Page-level text extractions:
____
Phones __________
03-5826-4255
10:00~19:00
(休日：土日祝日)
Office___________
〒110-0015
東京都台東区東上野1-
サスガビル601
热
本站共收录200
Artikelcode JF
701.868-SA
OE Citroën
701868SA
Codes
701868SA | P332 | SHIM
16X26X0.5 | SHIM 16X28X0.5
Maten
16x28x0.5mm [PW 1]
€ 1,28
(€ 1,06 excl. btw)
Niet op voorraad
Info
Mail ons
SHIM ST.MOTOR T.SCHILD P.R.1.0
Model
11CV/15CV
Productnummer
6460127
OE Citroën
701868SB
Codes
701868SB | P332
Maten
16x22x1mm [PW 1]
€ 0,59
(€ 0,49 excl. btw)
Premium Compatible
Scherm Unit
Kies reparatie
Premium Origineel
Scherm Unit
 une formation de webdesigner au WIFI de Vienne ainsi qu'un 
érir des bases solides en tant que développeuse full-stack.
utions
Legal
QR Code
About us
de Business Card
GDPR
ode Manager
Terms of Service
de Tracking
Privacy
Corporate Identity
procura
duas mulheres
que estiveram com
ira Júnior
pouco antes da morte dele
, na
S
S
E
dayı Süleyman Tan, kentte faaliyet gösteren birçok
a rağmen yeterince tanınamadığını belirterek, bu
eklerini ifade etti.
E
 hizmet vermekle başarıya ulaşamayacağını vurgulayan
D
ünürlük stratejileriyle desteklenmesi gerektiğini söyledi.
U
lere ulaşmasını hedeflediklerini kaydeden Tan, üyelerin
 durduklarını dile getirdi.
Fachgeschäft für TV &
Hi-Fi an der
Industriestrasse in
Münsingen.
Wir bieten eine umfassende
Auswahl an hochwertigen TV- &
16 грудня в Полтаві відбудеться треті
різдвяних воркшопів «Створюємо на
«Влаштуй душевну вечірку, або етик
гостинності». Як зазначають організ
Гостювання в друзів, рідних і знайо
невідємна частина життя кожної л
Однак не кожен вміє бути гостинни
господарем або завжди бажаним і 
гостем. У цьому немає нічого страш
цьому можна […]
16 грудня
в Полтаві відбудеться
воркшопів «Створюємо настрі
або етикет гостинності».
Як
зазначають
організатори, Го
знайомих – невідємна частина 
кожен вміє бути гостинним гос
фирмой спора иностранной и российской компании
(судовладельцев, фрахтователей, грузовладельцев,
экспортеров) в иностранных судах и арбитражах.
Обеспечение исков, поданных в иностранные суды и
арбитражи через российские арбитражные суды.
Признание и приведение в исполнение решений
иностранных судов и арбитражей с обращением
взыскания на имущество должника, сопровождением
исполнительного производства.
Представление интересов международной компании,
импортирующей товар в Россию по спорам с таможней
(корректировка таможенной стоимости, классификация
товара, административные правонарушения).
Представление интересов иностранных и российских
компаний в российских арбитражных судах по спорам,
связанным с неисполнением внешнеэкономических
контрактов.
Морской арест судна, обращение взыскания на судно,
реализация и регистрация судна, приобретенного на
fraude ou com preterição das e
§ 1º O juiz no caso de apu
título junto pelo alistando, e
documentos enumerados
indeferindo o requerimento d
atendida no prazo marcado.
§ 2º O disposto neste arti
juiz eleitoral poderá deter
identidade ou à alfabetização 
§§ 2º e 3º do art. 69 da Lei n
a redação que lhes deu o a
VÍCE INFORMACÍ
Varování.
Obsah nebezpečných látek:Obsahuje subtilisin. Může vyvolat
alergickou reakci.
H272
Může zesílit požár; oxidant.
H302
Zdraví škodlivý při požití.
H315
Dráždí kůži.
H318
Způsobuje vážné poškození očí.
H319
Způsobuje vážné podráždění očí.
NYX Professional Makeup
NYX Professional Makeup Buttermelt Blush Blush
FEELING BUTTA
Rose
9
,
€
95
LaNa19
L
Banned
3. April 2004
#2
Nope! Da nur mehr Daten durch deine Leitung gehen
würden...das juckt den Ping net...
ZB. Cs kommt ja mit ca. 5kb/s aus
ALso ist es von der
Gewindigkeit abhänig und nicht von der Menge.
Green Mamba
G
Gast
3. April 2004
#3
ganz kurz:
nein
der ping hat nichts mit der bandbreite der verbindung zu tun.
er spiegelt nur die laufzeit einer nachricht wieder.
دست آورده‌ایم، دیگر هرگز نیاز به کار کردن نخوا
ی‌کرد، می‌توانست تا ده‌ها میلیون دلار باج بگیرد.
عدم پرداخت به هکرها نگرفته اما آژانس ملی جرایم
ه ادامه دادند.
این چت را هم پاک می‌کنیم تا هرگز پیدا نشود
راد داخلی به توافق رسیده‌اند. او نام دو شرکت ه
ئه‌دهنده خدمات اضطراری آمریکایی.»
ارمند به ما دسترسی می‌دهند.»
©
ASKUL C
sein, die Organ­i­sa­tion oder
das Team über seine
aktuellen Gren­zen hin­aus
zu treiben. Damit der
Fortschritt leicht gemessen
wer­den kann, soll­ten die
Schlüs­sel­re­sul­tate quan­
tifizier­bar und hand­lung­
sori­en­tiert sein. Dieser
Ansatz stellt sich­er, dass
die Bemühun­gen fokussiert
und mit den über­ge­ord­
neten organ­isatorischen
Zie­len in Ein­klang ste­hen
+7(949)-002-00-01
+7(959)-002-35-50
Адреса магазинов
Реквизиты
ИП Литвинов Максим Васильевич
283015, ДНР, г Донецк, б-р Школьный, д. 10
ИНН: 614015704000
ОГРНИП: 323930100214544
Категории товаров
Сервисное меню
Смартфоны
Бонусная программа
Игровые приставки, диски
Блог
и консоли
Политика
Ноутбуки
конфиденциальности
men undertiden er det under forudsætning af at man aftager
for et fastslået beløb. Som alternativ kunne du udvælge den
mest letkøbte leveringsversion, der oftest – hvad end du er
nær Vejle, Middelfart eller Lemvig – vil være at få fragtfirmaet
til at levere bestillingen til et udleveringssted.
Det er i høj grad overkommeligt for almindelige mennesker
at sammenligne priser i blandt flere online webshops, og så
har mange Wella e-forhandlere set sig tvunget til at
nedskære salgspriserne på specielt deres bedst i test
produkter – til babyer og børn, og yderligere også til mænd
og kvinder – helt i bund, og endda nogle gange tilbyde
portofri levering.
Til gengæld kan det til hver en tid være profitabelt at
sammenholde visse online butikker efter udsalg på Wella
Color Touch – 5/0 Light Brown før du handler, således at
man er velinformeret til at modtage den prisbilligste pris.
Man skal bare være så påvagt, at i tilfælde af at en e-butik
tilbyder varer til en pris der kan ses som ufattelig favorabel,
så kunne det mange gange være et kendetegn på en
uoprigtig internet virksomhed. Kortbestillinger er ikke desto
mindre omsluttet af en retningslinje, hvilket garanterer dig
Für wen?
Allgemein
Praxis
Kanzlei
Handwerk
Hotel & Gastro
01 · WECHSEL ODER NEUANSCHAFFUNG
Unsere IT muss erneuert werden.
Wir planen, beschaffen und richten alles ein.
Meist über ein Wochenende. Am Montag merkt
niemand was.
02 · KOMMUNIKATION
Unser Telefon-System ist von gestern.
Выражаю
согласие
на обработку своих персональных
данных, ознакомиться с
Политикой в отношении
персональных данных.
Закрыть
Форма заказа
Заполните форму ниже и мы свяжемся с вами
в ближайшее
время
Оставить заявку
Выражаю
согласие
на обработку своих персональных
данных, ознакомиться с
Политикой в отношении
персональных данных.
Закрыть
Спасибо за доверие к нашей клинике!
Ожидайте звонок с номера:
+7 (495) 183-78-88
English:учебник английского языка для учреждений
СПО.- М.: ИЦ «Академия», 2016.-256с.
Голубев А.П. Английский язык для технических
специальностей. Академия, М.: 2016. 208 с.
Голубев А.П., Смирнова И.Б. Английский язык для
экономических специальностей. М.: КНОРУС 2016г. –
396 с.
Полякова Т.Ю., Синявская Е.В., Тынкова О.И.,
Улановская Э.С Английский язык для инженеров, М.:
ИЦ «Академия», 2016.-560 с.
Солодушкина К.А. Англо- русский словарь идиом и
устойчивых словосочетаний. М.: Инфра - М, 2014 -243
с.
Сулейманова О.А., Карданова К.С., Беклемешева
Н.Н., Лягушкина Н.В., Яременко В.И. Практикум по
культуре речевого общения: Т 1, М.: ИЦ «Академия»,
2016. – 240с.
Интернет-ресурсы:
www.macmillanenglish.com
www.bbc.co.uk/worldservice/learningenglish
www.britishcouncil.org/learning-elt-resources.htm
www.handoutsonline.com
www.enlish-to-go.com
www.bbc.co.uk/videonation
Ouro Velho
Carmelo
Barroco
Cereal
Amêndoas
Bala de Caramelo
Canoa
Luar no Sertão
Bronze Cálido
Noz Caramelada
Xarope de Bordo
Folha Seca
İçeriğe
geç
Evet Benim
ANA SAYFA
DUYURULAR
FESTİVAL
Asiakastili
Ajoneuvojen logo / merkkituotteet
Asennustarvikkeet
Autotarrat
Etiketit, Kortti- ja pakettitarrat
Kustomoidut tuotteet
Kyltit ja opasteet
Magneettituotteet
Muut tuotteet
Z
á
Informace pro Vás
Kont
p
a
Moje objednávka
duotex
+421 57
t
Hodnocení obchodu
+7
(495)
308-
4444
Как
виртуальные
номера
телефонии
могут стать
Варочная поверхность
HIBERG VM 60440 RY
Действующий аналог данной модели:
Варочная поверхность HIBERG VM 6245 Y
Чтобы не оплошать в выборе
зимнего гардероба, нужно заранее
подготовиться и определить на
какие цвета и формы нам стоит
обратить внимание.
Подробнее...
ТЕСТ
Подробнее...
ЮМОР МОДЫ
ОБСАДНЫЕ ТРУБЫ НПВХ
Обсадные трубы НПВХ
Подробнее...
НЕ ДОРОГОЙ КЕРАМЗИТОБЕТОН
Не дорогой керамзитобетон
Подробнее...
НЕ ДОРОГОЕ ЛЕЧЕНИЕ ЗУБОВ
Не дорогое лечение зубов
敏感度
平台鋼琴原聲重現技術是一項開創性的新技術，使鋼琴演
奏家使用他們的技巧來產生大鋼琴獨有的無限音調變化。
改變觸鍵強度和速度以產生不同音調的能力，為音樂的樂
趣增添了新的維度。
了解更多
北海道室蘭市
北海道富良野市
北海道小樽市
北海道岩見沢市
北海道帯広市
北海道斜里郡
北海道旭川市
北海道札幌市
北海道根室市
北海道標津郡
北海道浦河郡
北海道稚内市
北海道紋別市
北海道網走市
____
Find the lines above that include the string "Голубев" and copy them.

Голубев А.П. Английский язык для технических
Голубев А.П., Смирнова И.Б. Английский язык для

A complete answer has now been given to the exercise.